Durante a maior parte da história da nossa nação, os juízes reconheceram que estavam sujeitos a uma lei mais elevada encontrada na Palavra de Deus. O Tribunal via a lei como o presidente Calvin Coolidge a via quando declarou: "Os homens não fazem leis, eles nada fazem senão descobri-las. As leis devem ser justificadas por algo mais do que a vontade da maioria. Elas devem assentar sobre os fundamentos eternos da justiça."
Mas no início de 1947, uma agenda completamente nova apanhou o Tribunal. Em Everson versus Conselho Escolar, o Supremo Tribunal decidiu que a Primeira Emenda erguia um "muro de separação" entre Igreja e Estado que este deveria ser mantido "alto e impenetrável." Surpreendentemente, o Tribunal não citou nenhum precedente de decisões anteriores. O caso foi uma traição oficial à herança Cristã da América.

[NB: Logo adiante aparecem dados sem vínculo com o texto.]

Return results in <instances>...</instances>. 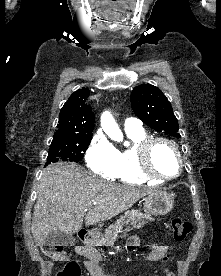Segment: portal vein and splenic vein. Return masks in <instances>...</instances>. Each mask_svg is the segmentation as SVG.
<instances>
[{"instance_id": "obj_1", "label": "portal vein and splenic vein", "mask_w": 221, "mask_h": 276, "mask_svg": "<svg viewBox=\"0 0 221 276\" xmlns=\"http://www.w3.org/2000/svg\"><path fill=\"white\" fill-rule=\"evenodd\" d=\"M94 204H96V202H94ZM85 211H88L87 209H85Z\"/></svg>"}]
</instances>
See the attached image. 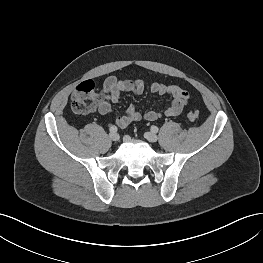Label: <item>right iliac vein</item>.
<instances>
[{
	"instance_id": "right-iliac-vein-1",
	"label": "right iliac vein",
	"mask_w": 263,
	"mask_h": 263,
	"mask_svg": "<svg viewBox=\"0 0 263 263\" xmlns=\"http://www.w3.org/2000/svg\"><path fill=\"white\" fill-rule=\"evenodd\" d=\"M109 138L112 140V141H118L119 140V135L116 133V132H111L109 134Z\"/></svg>"
}]
</instances>
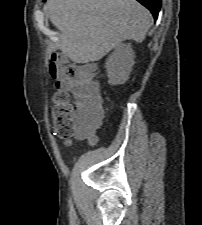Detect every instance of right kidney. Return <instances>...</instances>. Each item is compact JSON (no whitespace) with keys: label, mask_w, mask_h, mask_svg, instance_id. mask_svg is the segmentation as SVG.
Returning a JSON list of instances; mask_svg holds the SVG:
<instances>
[{"label":"right kidney","mask_w":202,"mask_h":225,"mask_svg":"<svg viewBox=\"0 0 202 225\" xmlns=\"http://www.w3.org/2000/svg\"><path fill=\"white\" fill-rule=\"evenodd\" d=\"M134 58L130 44H119L105 63L108 82L112 85L125 83L132 71Z\"/></svg>","instance_id":"ca27d5eb"}]
</instances>
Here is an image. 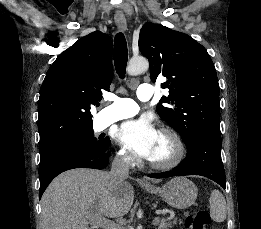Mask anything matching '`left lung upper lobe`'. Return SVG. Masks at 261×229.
Segmentation results:
<instances>
[{
  "mask_svg": "<svg viewBox=\"0 0 261 229\" xmlns=\"http://www.w3.org/2000/svg\"><path fill=\"white\" fill-rule=\"evenodd\" d=\"M139 49L149 60L151 80L168 79L162 86L169 96L160 103L174 107L158 104L157 112L186 146L200 134L220 137L219 85L206 49L187 34L150 22L140 31Z\"/></svg>",
  "mask_w": 261,
  "mask_h": 229,
  "instance_id": "5c2ea615",
  "label": "left lung upper lobe"
}]
</instances>
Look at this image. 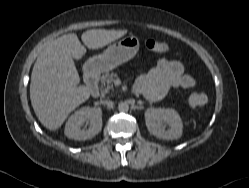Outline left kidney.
I'll return each instance as SVG.
<instances>
[{"mask_svg":"<svg viewBox=\"0 0 249 188\" xmlns=\"http://www.w3.org/2000/svg\"><path fill=\"white\" fill-rule=\"evenodd\" d=\"M145 122L148 131L157 138L174 140L182 136V120L174 109L171 108H149L145 111ZM162 122L169 125L165 130Z\"/></svg>","mask_w":249,"mask_h":188,"instance_id":"1","label":"left kidney"}]
</instances>
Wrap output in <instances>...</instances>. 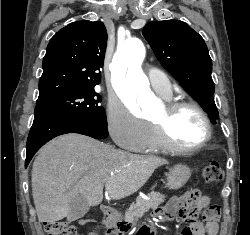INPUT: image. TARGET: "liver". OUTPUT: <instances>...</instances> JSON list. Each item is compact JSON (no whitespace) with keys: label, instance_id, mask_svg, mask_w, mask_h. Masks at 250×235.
Returning a JSON list of instances; mask_svg holds the SVG:
<instances>
[{"label":"liver","instance_id":"6515ba94","mask_svg":"<svg viewBox=\"0 0 250 235\" xmlns=\"http://www.w3.org/2000/svg\"><path fill=\"white\" fill-rule=\"evenodd\" d=\"M167 160L131 154L77 133L59 136L36 157L31 174L32 195L39 222L67 217L76 196L89 207L103 200V188L119 200L137 192Z\"/></svg>","mask_w":250,"mask_h":235}]
</instances>
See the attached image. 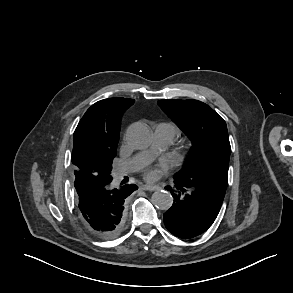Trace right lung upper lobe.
Listing matches in <instances>:
<instances>
[{
    "mask_svg": "<svg viewBox=\"0 0 293 293\" xmlns=\"http://www.w3.org/2000/svg\"><path fill=\"white\" fill-rule=\"evenodd\" d=\"M133 103V99L108 98L87 110L74 132L72 163L75 171L95 173V161L115 157L121 117Z\"/></svg>",
    "mask_w": 293,
    "mask_h": 293,
    "instance_id": "right-lung-upper-lobe-1",
    "label": "right lung upper lobe"
}]
</instances>
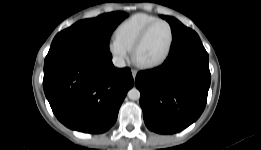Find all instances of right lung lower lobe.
Masks as SVG:
<instances>
[{
    "mask_svg": "<svg viewBox=\"0 0 261 150\" xmlns=\"http://www.w3.org/2000/svg\"><path fill=\"white\" fill-rule=\"evenodd\" d=\"M110 52L68 47L49 51L43 88L65 126L85 133L106 132L134 80L129 68L112 64Z\"/></svg>",
    "mask_w": 261,
    "mask_h": 150,
    "instance_id": "1",
    "label": "right lung lower lobe"
}]
</instances>
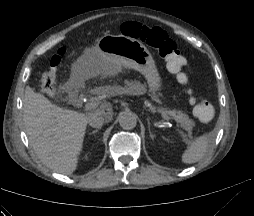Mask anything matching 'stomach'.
<instances>
[{"instance_id": "0dacf381", "label": "stomach", "mask_w": 254, "mask_h": 216, "mask_svg": "<svg viewBox=\"0 0 254 216\" xmlns=\"http://www.w3.org/2000/svg\"><path fill=\"white\" fill-rule=\"evenodd\" d=\"M119 60L122 66L141 73L147 81L153 99L160 102L163 83L150 51L139 41L107 35L98 40L76 63V72L94 74L106 60Z\"/></svg>"}]
</instances>
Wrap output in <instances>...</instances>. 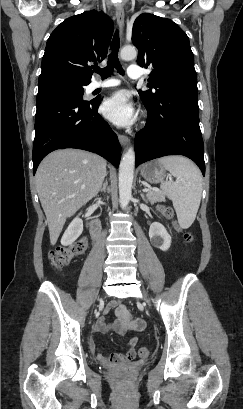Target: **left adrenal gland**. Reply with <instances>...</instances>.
<instances>
[{"label":"left adrenal gland","instance_id":"a2214340","mask_svg":"<svg viewBox=\"0 0 243 409\" xmlns=\"http://www.w3.org/2000/svg\"><path fill=\"white\" fill-rule=\"evenodd\" d=\"M139 193H140L141 198L145 200V196H144V194H143V193H141V191H140V190H139Z\"/></svg>","mask_w":243,"mask_h":409}]
</instances>
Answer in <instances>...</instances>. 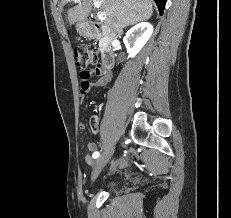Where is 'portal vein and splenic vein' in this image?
Listing matches in <instances>:
<instances>
[{
    "mask_svg": "<svg viewBox=\"0 0 231 218\" xmlns=\"http://www.w3.org/2000/svg\"><path fill=\"white\" fill-rule=\"evenodd\" d=\"M76 1L79 2L80 0H76ZM93 2H94V6L96 8H99L101 6V2L99 0H94ZM97 17L99 20H102V21H104L106 19V15L104 13H101V12L97 13Z\"/></svg>",
    "mask_w": 231,
    "mask_h": 218,
    "instance_id": "1",
    "label": "portal vein and splenic vein"
}]
</instances>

Nesta decisão histórica, o Tribunal relevou a expressão "separação entre igreja e estado" totalmente fora do contexto de uma única carta de Thomas Jefferson, e sem qualquer documento oficial, mudou o seu intento, tendo totalmente ignorado o contexto da mensagem, das muitas outras palavras de Jefferson, e das muitas declarações de outros Pais Fundadores e de todos os precedentes legais, instituindo este conceito radicalmente novo na lei.
A carta de Jefferson foi dirigida a um grupo de Baptistas que estavam preocupados com um rumor de que uma outra denominação, estava prestes a ser tornada a denominação oficial nacional. Ele escreveu para assegurar-lhes que tal não iria acontecer porque a Primeira Emenda erigia "um muro de separação entre Igreja e Estado." Aquilo, no entanto, estava no contexto de toda a carta, enfatizando que os princípios de Deus permaneceriam no governo, mas que o governo não governaria a igreja.

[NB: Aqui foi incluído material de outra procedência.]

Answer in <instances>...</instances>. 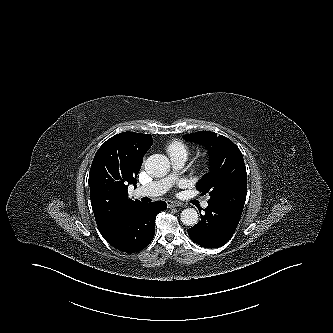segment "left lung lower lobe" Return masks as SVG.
<instances>
[{
  "mask_svg": "<svg viewBox=\"0 0 333 333\" xmlns=\"http://www.w3.org/2000/svg\"><path fill=\"white\" fill-rule=\"evenodd\" d=\"M204 211L205 215H201V221L188 229L190 238L205 248L223 246L235 232L241 214L210 201Z\"/></svg>",
  "mask_w": 333,
  "mask_h": 333,
  "instance_id": "obj_1",
  "label": "left lung lower lobe"
}]
</instances>
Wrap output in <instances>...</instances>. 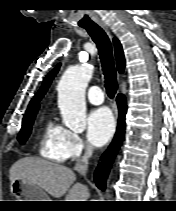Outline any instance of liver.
<instances>
[{
    "mask_svg": "<svg viewBox=\"0 0 176 211\" xmlns=\"http://www.w3.org/2000/svg\"><path fill=\"white\" fill-rule=\"evenodd\" d=\"M10 182L22 179L45 190L54 198L66 194L65 201H87V186L75 183L74 172L66 167L44 159L26 157L15 162L9 170Z\"/></svg>",
    "mask_w": 176,
    "mask_h": 211,
    "instance_id": "1",
    "label": "liver"
}]
</instances>
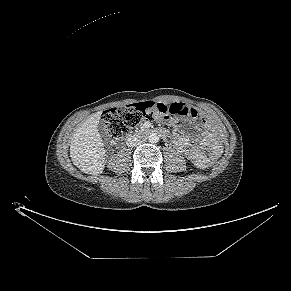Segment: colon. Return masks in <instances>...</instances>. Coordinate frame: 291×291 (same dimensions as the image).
Instances as JSON below:
<instances>
[{"label": "colon", "instance_id": "obj_1", "mask_svg": "<svg viewBox=\"0 0 291 291\" xmlns=\"http://www.w3.org/2000/svg\"><path fill=\"white\" fill-rule=\"evenodd\" d=\"M170 116L195 118L198 116V111L184 103L143 102L106 110L103 113L102 122L107 135L120 139L142 120H152L157 117L168 118ZM217 159V155L211 154L208 165H215Z\"/></svg>", "mask_w": 291, "mask_h": 291}]
</instances>
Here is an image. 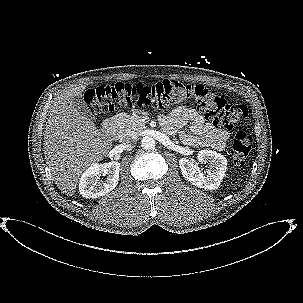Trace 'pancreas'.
I'll return each mask as SVG.
<instances>
[{"instance_id": "obj_1", "label": "pancreas", "mask_w": 303, "mask_h": 303, "mask_svg": "<svg viewBox=\"0 0 303 303\" xmlns=\"http://www.w3.org/2000/svg\"><path fill=\"white\" fill-rule=\"evenodd\" d=\"M115 127L117 135L122 137L142 131L145 129V123L142 121L141 116L121 113L115 119Z\"/></svg>"}]
</instances>
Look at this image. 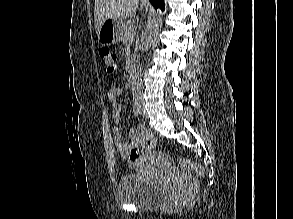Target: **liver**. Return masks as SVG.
I'll return each mask as SVG.
<instances>
[{
	"label": "liver",
	"mask_w": 293,
	"mask_h": 219,
	"mask_svg": "<svg viewBox=\"0 0 293 219\" xmlns=\"http://www.w3.org/2000/svg\"><path fill=\"white\" fill-rule=\"evenodd\" d=\"M139 0H95L94 19L98 34L109 18H131L136 14Z\"/></svg>",
	"instance_id": "liver-1"
}]
</instances>
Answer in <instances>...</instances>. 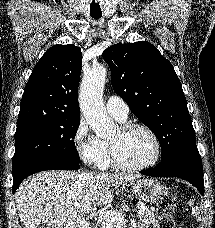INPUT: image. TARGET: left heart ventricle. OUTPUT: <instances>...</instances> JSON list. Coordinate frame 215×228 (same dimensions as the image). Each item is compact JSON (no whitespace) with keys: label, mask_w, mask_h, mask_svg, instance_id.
Instances as JSON below:
<instances>
[{"label":"left heart ventricle","mask_w":215,"mask_h":228,"mask_svg":"<svg viewBox=\"0 0 215 228\" xmlns=\"http://www.w3.org/2000/svg\"><path fill=\"white\" fill-rule=\"evenodd\" d=\"M109 140L114 143L120 161L126 165H140L153 153V144L149 135L140 128L126 132L118 128Z\"/></svg>","instance_id":"b2bd125f"}]
</instances>
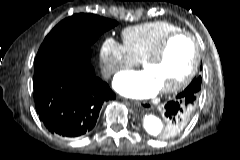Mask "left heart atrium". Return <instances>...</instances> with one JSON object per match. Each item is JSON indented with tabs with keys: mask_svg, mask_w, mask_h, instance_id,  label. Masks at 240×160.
Segmentation results:
<instances>
[{
	"mask_svg": "<svg viewBox=\"0 0 240 160\" xmlns=\"http://www.w3.org/2000/svg\"><path fill=\"white\" fill-rule=\"evenodd\" d=\"M114 89L132 98H149L159 91L154 78L145 70L119 73L113 81Z\"/></svg>",
	"mask_w": 240,
	"mask_h": 160,
	"instance_id": "obj_1",
	"label": "left heart atrium"
}]
</instances>
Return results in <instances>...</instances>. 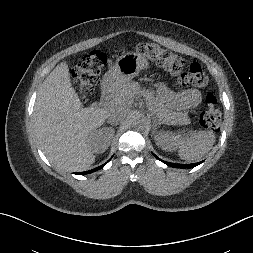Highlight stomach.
<instances>
[{
  "label": "stomach",
  "instance_id": "obj_1",
  "mask_svg": "<svg viewBox=\"0 0 253 253\" xmlns=\"http://www.w3.org/2000/svg\"><path fill=\"white\" fill-rule=\"evenodd\" d=\"M149 67L146 58L141 54L129 52L120 56L115 65L105 74L103 86L110 90H115L119 86L130 81L137 74Z\"/></svg>",
  "mask_w": 253,
  "mask_h": 253
}]
</instances>
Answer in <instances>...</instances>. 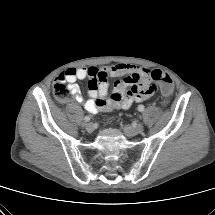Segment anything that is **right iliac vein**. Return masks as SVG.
Returning a JSON list of instances; mask_svg holds the SVG:
<instances>
[{
  "label": "right iliac vein",
  "mask_w": 215,
  "mask_h": 215,
  "mask_svg": "<svg viewBox=\"0 0 215 215\" xmlns=\"http://www.w3.org/2000/svg\"><path fill=\"white\" fill-rule=\"evenodd\" d=\"M85 128H86V130L88 131V132H93L94 131V124L93 123H86L85 124Z\"/></svg>",
  "instance_id": "right-iliac-vein-1"
}]
</instances>
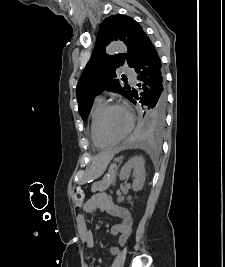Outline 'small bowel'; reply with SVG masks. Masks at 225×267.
I'll return each instance as SVG.
<instances>
[{
  "mask_svg": "<svg viewBox=\"0 0 225 267\" xmlns=\"http://www.w3.org/2000/svg\"><path fill=\"white\" fill-rule=\"evenodd\" d=\"M97 209L117 218V221L111 226L110 234L118 237L120 245L124 244L130 236L133 226V218L130 212L124 207L115 205L107 193L93 195L84 206V211L89 214ZM79 221L83 226V243L85 247L91 248L93 246V237L90 229L87 227L84 216L80 215ZM109 251L111 255H116L119 249L116 246H110Z\"/></svg>",
  "mask_w": 225,
  "mask_h": 267,
  "instance_id": "1",
  "label": "small bowel"
}]
</instances>
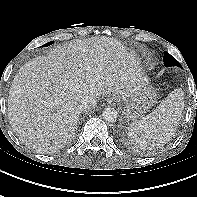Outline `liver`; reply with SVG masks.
<instances>
[{"label": "liver", "instance_id": "6515ba94", "mask_svg": "<svg viewBox=\"0 0 197 197\" xmlns=\"http://www.w3.org/2000/svg\"><path fill=\"white\" fill-rule=\"evenodd\" d=\"M145 83L135 54L120 41L74 40L21 66L9 91V122L21 143L54 153L73 136L82 98H126Z\"/></svg>", "mask_w": 197, "mask_h": 197}]
</instances>
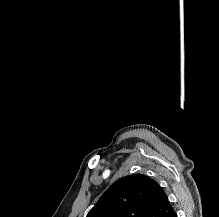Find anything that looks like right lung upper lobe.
I'll return each instance as SVG.
<instances>
[{
	"instance_id": "obj_1",
	"label": "right lung upper lobe",
	"mask_w": 219,
	"mask_h": 217,
	"mask_svg": "<svg viewBox=\"0 0 219 217\" xmlns=\"http://www.w3.org/2000/svg\"><path fill=\"white\" fill-rule=\"evenodd\" d=\"M173 211L162 187L136 174L114 182L86 217H168Z\"/></svg>"
}]
</instances>
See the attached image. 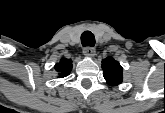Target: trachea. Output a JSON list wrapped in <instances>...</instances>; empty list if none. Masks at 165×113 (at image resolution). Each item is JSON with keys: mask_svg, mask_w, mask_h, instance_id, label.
<instances>
[{"mask_svg": "<svg viewBox=\"0 0 165 113\" xmlns=\"http://www.w3.org/2000/svg\"><path fill=\"white\" fill-rule=\"evenodd\" d=\"M81 43L83 46L93 47L95 45L94 34L90 31H84L81 35Z\"/></svg>", "mask_w": 165, "mask_h": 113, "instance_id": "obj_1", "label": "trachea"}]
</instances>
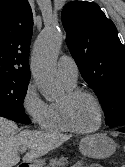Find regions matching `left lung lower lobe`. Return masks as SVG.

As palavras "separação entre igreja e estado" não aparecem em qualquer lugar na Constituição dos EUA ou nas emendas. A Primeira Emenda limita-se a afirmar que o Congresso não fará nenhuma lei que estabeleça uma religião ou proíba o seu livre exercício. O propósito da Primeira Emenda foi para impedir o que os Pais Fundadores tinham experimentado na Grã-Bretanha: o controlo do governo por uma denominação única. Naqueles dias, a palavra "religião" era sinónima da frase "denominação Cristã."
O esmagador registo prova que os nossos Pais Fundadores nunca tencionaram que a influência e princípios bíblicos fossem excluídos da vida pública. Tal declínio dramático espiritual na América começou em 1947.